- Coordinates: 26°00′N 95°41′E﻿ / ﻿26.000°N 95.683°E
- Country: Myanmar
- Region: Sagaing Region
- No. of Townships: 1
- Capital: Hkamti
- Time zone: UTC+6.30 (MMT)

= Hkamti District =

Hkamti District or Khamti District (sometimes formerly Naga Hills District) is a district in northern Sagaing Region of Myanmar (Burma). Its administrative center is the town of Hkamti.

==Townships==
The District only contains one township - Hkamti Township. Prior to 2022, the district also included Homalin Township, which was promoted to its own district in April 2022 by the Ministry of Home Affairs

Prior to 2010, it additionally controlled Lahe, Lay Shi (Lashe), and Nanyun townships, which were transferred under the 2008 Constitution to the Naga Self-Administered Zone.
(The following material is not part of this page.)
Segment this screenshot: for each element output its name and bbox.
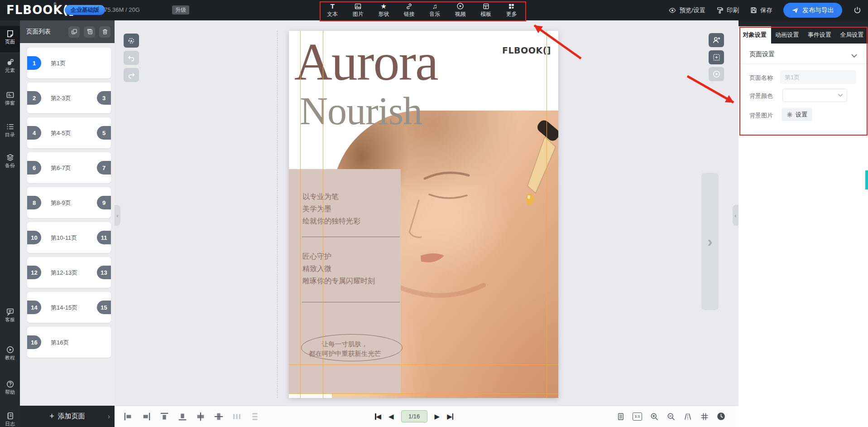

The revised smaller district still has a significant minority Naga population.

==Borders==
Hkamti District is bordered by:
- India to the west
- Naga Self-Administered Zone to the west and north,
- Myitkyina District and Mohnyin District of Kachin State to the east.
- Homalin District to the south,

==Economy==
Most people in Hkamti District practice subsistence farming. There is also a jade mine, although most of the jade mining is nearby in Mohnyin District.

==Demographics==
The district is inhabited by the Khamti, Duleng (Kachin) and Nung Rawang people.